What's on Los Angeles | Index


by Jody Zellen

September 24, 2020


Kenny Scharf
MOODZ
Jeffrey Deitch Gallery
August 1 - October 31, 2020


Kenny Scharf

In Kenny Scharf 's over the top installation MOODZ, 250 tondo-shaped paintings each depicting a different cartoon face are installed salon style across the walls of the vast gallery space. Using various colors of spray paint and working in his usual spontaneous manner, Scharf has created an immersive experience comprised of an array of four different sized paintings that take viewers on a roller coaster ride of feelings and sentiments. Scharf 's installation reflects myriad emotional states. None are drab or as simple as happy or sad. The paintings are imbued with and elicit a range of responses that are impactful, unexpected and reflect the powerful up and down mood swings associated with the current pandemic. Scharf's faces express glee, anger, frustration, lust, agony, loneliness, boredom and elation -- moods familiar to us all during Covid-19.

Scharf has been spray painting on exterior walls as well as canvases and other surfaces throughout his career and has a facile hand with this medium. To create an image, he gesticulates wildly, almost dancing as he moves in front of the developing work. He begins with a pristine white tondo, which is subsequently filled and shaded, layer by layer with different areas of color and finished with a series of lines that define the features -- eyes, nose, mouth, teeth -- of each face. Some of the images are extremely geometric while others resemble robots or monsters. Despite their cartoony aura, they convey recognizable human emotions. Like evolving moods, Scharf's depictions are changeable and varied, coming about spontaneously and solidifying as the paintings evolve. As the application of spray paint on canvas is direct and unforgiving and there is no room for mistakes— if accidents occur they are integrated within the works. As Scharf remarks, "there is no lying with spray paint."
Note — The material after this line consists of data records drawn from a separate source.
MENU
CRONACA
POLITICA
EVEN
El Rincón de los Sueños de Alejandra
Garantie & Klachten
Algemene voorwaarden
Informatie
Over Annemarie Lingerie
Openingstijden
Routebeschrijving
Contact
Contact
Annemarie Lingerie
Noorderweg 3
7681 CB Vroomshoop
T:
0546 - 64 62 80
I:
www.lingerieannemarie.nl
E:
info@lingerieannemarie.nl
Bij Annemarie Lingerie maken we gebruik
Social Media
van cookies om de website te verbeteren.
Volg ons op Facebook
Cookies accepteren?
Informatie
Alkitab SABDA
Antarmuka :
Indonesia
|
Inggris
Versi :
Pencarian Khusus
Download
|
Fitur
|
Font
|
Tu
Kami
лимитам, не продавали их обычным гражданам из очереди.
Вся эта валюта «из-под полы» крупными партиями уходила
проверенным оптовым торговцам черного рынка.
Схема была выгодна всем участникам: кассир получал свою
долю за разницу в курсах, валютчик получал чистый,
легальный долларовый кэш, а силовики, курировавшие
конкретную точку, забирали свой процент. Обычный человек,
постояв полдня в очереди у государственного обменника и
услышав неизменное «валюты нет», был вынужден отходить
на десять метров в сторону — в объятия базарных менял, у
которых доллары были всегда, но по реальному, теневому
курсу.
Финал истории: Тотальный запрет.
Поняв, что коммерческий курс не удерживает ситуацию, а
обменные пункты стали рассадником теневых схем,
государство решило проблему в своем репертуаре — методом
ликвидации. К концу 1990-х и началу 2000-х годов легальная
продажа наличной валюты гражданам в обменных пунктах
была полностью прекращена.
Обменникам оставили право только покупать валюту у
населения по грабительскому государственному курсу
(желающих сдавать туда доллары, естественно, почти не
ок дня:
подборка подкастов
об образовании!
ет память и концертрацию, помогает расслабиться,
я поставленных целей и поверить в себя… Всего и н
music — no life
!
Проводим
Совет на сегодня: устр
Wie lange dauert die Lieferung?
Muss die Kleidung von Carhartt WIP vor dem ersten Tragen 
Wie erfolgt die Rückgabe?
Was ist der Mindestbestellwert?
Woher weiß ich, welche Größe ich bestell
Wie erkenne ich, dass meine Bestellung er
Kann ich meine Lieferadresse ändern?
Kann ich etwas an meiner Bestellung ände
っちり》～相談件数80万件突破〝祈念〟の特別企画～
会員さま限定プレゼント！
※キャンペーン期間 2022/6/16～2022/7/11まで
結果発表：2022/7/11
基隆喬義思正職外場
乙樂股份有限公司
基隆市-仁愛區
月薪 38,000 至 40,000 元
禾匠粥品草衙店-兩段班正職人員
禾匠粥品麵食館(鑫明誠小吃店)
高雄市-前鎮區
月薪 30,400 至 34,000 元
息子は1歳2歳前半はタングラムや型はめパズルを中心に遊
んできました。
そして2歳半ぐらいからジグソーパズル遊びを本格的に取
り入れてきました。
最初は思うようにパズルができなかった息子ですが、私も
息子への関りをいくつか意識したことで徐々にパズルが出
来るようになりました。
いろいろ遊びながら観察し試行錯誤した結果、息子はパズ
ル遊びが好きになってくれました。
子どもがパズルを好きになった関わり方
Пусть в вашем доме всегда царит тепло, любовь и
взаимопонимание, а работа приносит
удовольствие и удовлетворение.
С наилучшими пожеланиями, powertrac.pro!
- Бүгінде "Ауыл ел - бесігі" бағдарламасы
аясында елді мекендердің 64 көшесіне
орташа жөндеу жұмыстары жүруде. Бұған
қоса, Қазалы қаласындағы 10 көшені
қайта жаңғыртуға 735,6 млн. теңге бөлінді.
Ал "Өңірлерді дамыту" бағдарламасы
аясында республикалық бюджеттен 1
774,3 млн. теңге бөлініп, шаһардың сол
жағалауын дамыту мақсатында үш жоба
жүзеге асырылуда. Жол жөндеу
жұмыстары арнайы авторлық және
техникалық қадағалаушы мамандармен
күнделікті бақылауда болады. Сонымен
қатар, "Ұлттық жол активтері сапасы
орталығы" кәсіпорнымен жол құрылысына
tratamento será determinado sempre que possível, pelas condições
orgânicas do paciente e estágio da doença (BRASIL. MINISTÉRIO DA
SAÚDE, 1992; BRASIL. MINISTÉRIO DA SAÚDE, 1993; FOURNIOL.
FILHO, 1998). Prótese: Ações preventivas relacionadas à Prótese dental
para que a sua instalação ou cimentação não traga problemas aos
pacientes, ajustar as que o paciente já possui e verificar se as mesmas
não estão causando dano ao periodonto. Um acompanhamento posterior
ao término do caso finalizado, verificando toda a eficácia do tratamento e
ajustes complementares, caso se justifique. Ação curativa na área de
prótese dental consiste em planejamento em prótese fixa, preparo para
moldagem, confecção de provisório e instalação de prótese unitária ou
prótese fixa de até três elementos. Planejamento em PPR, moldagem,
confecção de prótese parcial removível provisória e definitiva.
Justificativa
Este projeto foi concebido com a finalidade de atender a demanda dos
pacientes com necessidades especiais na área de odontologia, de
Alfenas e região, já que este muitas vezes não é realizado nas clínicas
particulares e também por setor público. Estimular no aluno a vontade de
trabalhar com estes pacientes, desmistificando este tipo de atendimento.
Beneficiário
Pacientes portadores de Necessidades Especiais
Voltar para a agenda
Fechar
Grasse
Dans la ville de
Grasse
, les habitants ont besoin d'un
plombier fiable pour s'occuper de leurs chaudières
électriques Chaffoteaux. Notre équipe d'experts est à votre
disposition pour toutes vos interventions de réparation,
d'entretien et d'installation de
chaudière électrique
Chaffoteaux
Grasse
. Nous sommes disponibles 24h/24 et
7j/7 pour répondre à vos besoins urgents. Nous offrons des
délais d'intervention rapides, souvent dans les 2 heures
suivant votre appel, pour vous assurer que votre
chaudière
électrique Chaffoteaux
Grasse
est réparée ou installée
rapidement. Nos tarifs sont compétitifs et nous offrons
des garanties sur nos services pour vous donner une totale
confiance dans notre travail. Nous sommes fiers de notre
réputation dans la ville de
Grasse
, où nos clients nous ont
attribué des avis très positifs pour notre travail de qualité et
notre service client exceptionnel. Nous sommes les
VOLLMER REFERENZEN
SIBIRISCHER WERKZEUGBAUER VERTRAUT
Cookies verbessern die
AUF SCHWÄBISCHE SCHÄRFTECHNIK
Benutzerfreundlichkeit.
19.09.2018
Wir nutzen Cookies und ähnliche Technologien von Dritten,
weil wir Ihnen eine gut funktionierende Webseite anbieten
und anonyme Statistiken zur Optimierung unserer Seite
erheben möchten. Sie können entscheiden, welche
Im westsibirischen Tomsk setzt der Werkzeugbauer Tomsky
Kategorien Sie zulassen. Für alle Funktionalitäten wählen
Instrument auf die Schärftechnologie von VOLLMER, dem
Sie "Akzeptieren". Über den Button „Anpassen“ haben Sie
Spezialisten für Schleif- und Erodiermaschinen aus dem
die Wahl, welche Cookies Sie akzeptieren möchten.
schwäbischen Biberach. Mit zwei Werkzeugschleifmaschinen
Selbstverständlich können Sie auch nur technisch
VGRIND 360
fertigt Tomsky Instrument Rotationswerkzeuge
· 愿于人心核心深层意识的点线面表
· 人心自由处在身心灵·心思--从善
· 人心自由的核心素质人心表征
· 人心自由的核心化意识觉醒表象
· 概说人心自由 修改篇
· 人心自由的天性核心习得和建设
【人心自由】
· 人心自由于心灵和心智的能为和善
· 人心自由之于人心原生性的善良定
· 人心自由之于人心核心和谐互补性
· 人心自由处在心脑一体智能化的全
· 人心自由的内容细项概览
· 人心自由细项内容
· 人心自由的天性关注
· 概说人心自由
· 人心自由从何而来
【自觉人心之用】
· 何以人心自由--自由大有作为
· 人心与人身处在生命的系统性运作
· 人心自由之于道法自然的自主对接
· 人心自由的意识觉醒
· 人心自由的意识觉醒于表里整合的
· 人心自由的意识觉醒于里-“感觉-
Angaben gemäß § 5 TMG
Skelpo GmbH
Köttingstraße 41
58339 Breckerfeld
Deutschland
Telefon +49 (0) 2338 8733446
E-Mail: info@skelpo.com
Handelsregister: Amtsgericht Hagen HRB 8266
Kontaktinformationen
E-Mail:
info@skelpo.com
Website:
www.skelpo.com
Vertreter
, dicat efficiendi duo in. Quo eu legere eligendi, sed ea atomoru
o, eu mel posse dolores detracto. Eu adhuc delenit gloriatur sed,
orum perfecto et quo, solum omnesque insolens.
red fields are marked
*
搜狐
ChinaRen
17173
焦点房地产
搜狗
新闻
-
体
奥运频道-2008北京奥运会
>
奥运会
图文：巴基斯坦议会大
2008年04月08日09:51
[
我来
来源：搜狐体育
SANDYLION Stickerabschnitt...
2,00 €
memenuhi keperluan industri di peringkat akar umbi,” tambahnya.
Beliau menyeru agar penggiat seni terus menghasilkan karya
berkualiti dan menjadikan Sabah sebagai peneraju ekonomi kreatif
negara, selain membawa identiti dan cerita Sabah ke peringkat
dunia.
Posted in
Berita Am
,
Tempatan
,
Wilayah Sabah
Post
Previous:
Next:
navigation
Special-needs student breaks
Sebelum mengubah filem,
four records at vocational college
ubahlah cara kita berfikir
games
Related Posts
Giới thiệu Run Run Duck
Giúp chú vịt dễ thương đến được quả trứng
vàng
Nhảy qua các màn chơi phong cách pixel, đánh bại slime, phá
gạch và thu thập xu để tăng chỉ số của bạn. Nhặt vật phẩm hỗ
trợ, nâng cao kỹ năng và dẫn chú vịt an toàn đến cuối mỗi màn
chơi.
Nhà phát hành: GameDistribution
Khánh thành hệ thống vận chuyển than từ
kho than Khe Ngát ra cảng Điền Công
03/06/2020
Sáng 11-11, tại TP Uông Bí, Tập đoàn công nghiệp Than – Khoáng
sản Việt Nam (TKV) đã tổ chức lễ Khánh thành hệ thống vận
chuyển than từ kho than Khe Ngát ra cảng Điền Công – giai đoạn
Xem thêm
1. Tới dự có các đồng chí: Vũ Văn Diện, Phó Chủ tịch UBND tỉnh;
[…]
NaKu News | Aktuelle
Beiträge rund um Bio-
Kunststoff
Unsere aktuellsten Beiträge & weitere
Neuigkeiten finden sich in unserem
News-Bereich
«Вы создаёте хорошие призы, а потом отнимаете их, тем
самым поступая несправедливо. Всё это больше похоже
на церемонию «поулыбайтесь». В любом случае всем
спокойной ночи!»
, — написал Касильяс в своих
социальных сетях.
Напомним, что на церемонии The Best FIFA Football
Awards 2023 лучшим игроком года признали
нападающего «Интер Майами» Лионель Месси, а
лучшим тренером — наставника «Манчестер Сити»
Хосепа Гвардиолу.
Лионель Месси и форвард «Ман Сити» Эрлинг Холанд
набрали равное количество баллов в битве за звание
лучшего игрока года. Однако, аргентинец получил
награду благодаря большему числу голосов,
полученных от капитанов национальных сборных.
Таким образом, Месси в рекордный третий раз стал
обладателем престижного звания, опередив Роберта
While there are multiple points of entry into the installation, there is no linear or specific narrative, other than reflecting a huge range of moods and emotions. It is fun to single out individual pieces and think about them in relation to one another. Fab, (40 inches, 2020), for example is a brown-toned painting depicting a face with a single triangular eye, a V-shaped mouth filled with white teeth and an uneven diamond shaped nose. A criss-cross pattern of sprayed lines fills the background, while the facial features are outlined in black and high-lighted in white. Cemento, (40 inches, 2020) is also very geometric— here two quasi-square eyes, a brick-like nose and black rectangular mouth are set against a grey background. Blounder, (60 inches, 2020) has a more sinister demeanor. Scharf combines oranges and greens to create a monster-like face with a bulbous nose, bulging eyes and pointed teeth inset into an amoeba-shaped mouth. Kry Babee, (60 inches, 2020) evokes pity and unhappiness. The face in this yellow painting has vertical ovoid-shaped eyes bisected by light green circles with black-dots as centers. These eyes are set against a squashed oval nose which sits above a down-turned line -- an inverted smile signifying sadness.

Whether 20 inches or 70 inches in diameter, each painting asserts a presence and contributes to the effect of the whole. Through the duration of the installation, depending on both personal and world-wide events, viewers will likely be able to identify with the dramatic range of sentiments reflected across the 250 works.